Project Meeting 2023.07.18 - ActivitySim/activitysim GitHub Wiki

Agenda

  • Data Type Update (WSP)
  • Status Update on Technical Tasks
    • Unit Testing: Replace Orca (CS)
    • New Data Pipeline File Format (CS) -> done
    • Configuration Documentation / Pydantic implementation (CS)
    • Input Checker (RSG)
    • Component Documentation (CS)
    • User's Guide (CS)
    • Memory leak check (WSP T&M task, TBD after high priority work is finished)

Meeting Notes

Data Type Update (WSP)

Presentation: ActivitySim Data Types Task - Progress Update 07-18-2023.pptx

  • WSP provided an update on potentially using Pandas Categoricals, as compared to the previously presented IntEnum approach
  • Advantages of Pandas Categoricals
    • Works seamlessly with the current panda operations
    • We can keep most UECs or annotations as is (with the enum option, we would have to replace those values in the UECs)
    • Better compatibility with tracing. It’ll look the same as it does today, as opposed to integers with the IntEnum approach where the integer values aren’t helpful
  • Disadvantages / caveats
    • There are some instances where we are dynamically creating string values that overwrite existing values – they need to be redefined with categories or they will throw an error.
    • There are places in the source code with hard-coded values, so need to be careful.
    • Need to pre-define all possible categories
    • Pandas Categorical can be fragile – need to be really careful, merge and groupby operations for example
      • Found 3 groupbys. Addressing those would get the code to run (and results were replicated) but haven’t looked through all the UECs and fully implemented this approach.
    • Can’t perform numeric operations – so only convert string values and optimize numeric values later
    • Presentation includes a comparison between the two approaches: Pandas Categoricals and IntEnum
  • Compatibility with sharrow
    • Sharrow can’t optimize with the Categoricals.
    • Still passing an array of string values and doing string comparisons
    • Possible that if there are few categorial values, encode those values with integers for comparison, and could be included in the compiler – however, this would be a considerable effort and doesn’t currently have this feature. You get the memory benefits of the data type update but not additional run time benefits. *** Recommendation is to go with Pandas Categorical**
    • Level of effort is lower and it is backwards compatible
    • When incorporating a data model, then we could smartly incorporate IntEnum.
  • Next steps
    • Implement Categoricals
    • Rerun ARC and SANDAG memory profiling
    • Then work on numeric data type optimizations
  • Other questions/comments
    • Would string operations in the vehicle type model cause issues? Sijia to look into this more.
    • Run with full sample/full scale tests for the two implementations to understand all the possible string combinations
    • For categoricals – 90% of the changes would be under the hood and user wouldn’t experience most changes. There may ne instances where, in other implementations, users could make their own changes and cause it to break. They need to make sure that any expressions they add need to work with categoricals – as well as pandas, sharrow, etc. Sijia can document:
      • Best practices/guidelines for writing expressions that would be compatible
      • Where she changed things
  • Consensus: no objections to moving forward with Categorical implementation.
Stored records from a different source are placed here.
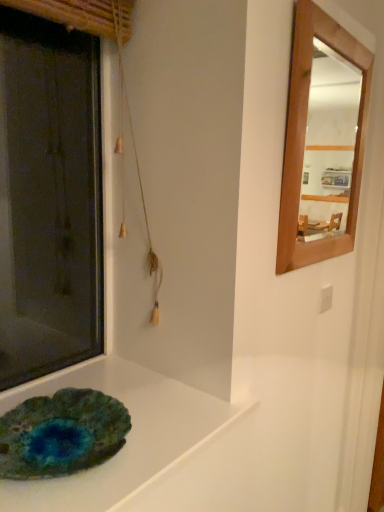 Question: Visually, is matte stone slab at lower left positioned to the left or to the right of teal agate plate at lower left?

Choices:
 (A) right
 (B) left

Answer: (A)

Question: From a real-world perspective, is matte stone slab at lower left physically located above or below teal agate plate at lower left?

Choices:
 (A) below
 (B) above

Answer: (A)

Question: From the image's perspective, is matte stone slab at lower left above or below teal agate plate at lower left?

Choices:
 (A) above
 (B) below

Answer: (B)

Question: Is point (46, 408) positioned closer to the camera than point (3, 498)?

Choices:
 (A) farther
 (B) closer

Answer: (A)

Question: Is teal agate plate at lower left bigger or smaller than matte stone slab at lower left?

Choices:
 (A) small
 (B) big

Answer: (A)

Question: From a real-world perspective, is teal agate plate at lower left above or below matte stone slab at lower left?

Choices:
 (A) above
 (B) below

Answer: (A)

Question: Relative to matte stone slab at lower left, is teal agate plate at lower left in front or behind?

Choices:
 (A) front
 (B) behind

Answer: (B) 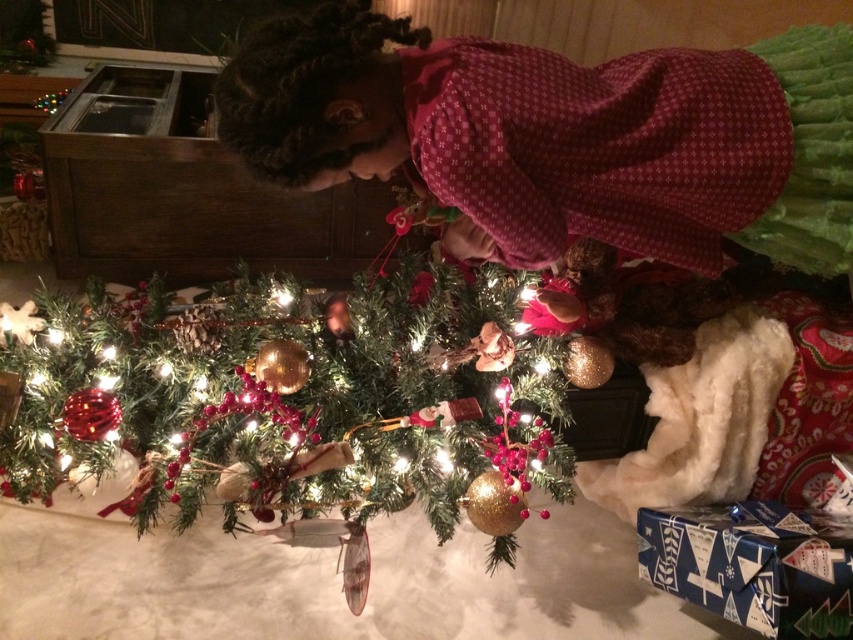 Does matte red dress at center have a greater height compared to green textured christmas tree at center?

No.

Which is behind, point (376, 108) or point (51, 385)?

Point (51, 385)

Find the location of a particular element. matte red dress at center is located at coordinates (563, 134). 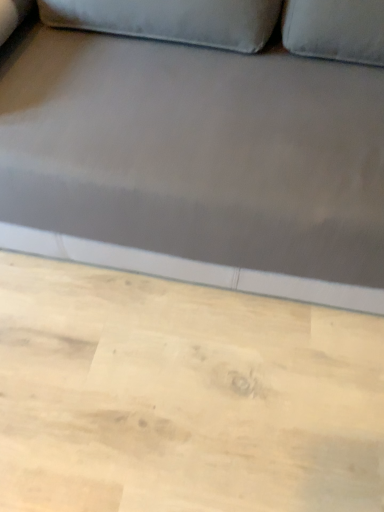 Find the location of a particular element. vacant space situated above light wood plywood at lower center (from a real-world perspective) is located at coordinates (167, 379). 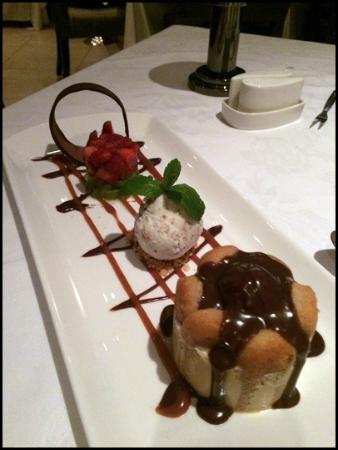 The height and width of the screenshot is (450, 338). I want to click on countertop, so click(38, 365), click(309, 227). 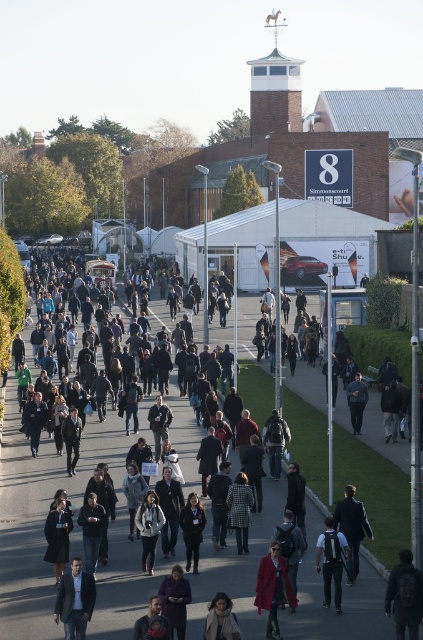 The image size is (423, 640). Describe the element at coordinates (351, 529) in the screenshot. I see `dark gray coat at center` at that location.

Between dark gray coat at center and dark gray coat at lower left, which one is positioned higher?

dark gray coat at center is above.

The image size is (423, 640). What do you see at coordinates (351, 529) in the screenshot?
I see `dark gray coat at center` at bounding box center [351, 529].

In order to click on dark gray coat at center in this screenshot , I will do `click(351, 529)`.

Which is more to the left, dark gray backpack at lower right or dark blue coat at center?

Positioned to the left is dark blue coat at center.

Can you confirm if dark gray backpack at lower right is positioned to the left of dark blue coat at center?

Incorrect, dark gray backpack at lower right is not on the left side of dark blue coat at center.

Find the location of a particular element. dark gray backpack at lower right is located at coordinates (404, 596).

Which is more to the left, dark gray coat at lower left or light brown leather jacket at lower center?

dark gray coat at lower left is more to the left.

Between dark gray coat at lower left and light brown leather jacket at lower center, which one has more height?

dark gray coat at lower left is taller.

This screenshot has height=640, width=423. I want to click on dark gray coat at lower left, so click(x=57, y=538). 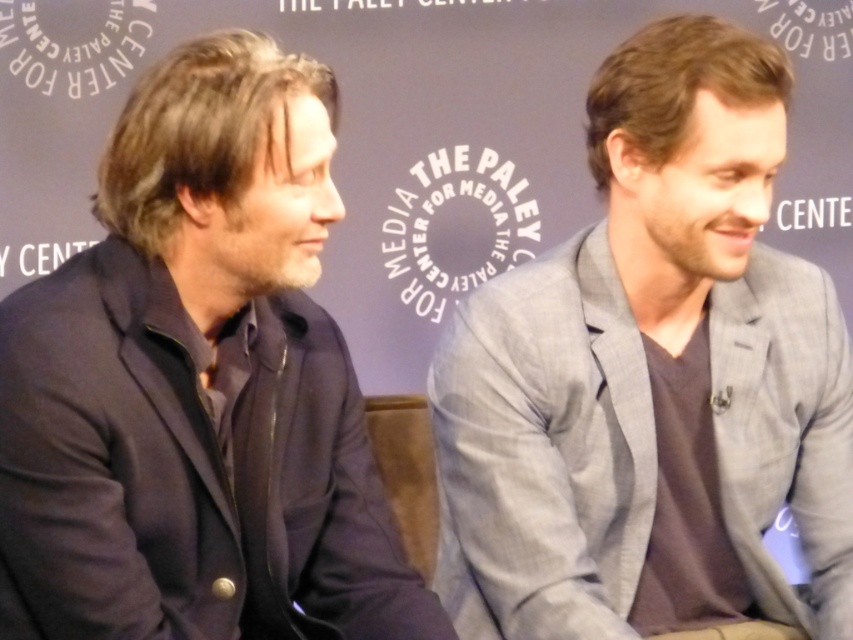 Question: Can you confirm if gray textured blazer at center is bigger than dark blue suit at left?

Choices:
 (A) no
 (B) yes

Answer: (B)

Question: Which point is farther to the camera?

Choices:
 (A) dark blue suit at left
 (B) gray textured blazer at center

Answer: (B)

Question: Does gray textured blazer at center appear on the right side of dark blue suit at left?

Choices:
 (A) yes
 (B) no

Answer: (A)

Question: Does gray textured blazer at center have a larger size compared to dark blue suit at left?

Choices:
 (A) no
 (B) yes

Answer: (B)

Question: Which of the following is the closest to the observer?

Choices:
 (A) gray textured blazer at center
 (B) dark blue suit at left

Answer: (B)

Question: Which object is farther from the camera taking this photo?

Choices:
 (A) dark blue suit at left
 (B) gray textured blazer at center

Answer: (B) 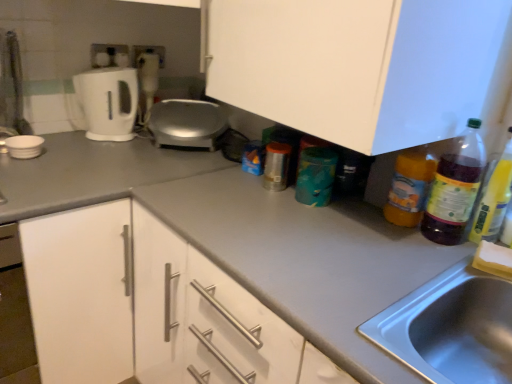 Identify the location of free space in front of translucent plastic bottle at right. (432, 261). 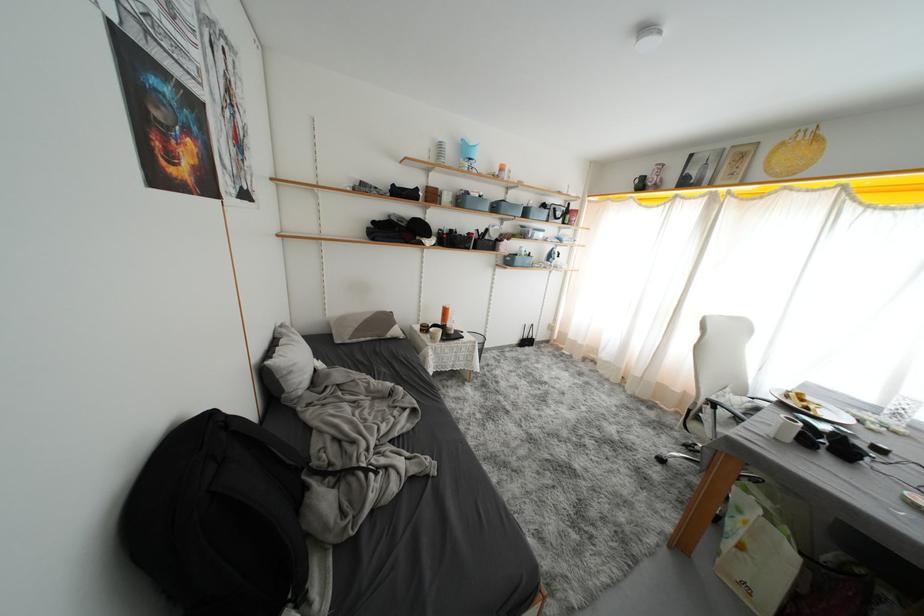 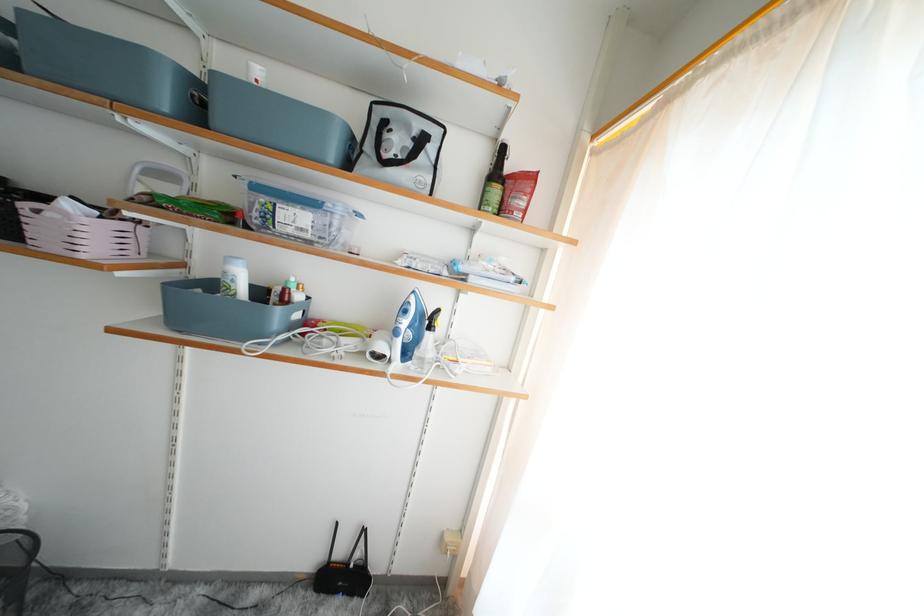 Which direction would the cameraman need to move to produce the second image?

Status Update on Technical Tasks

  • Unit Testing: Replace Orca (CS)
    • RSG and WSP reviewed.
    • WSP is building the data type update off this code.
    • Jeff fixed a bunch of things and added documentation. However, there is still one outstanding thing to be fixed and should be done this week.
      • Sharrow requires an input file with list of TAZs.
      • Without this input files, iff external stations are at the end, it won’t cause sharrow issues because the positions of the internal stations are still correct. If external stations are mixed in, then there will be problems.
  • New Data Pipeline File Format (CS) -> done
  • Configuration Documentation / Pydantic implementation (CS)
    • Waiting for orca update to be completed.
  • Input Checker (RSG)
    • Draft revised scope to be discussed at partner’s only meeting.
  • Component Documentation (CS)
    • Waiting for orca update to be completed.
  • User's Guide (CS)
    • Waiting for orca update to be completed.
  • Memory leak check (WSP T&M task, TBD after high priority work is finished)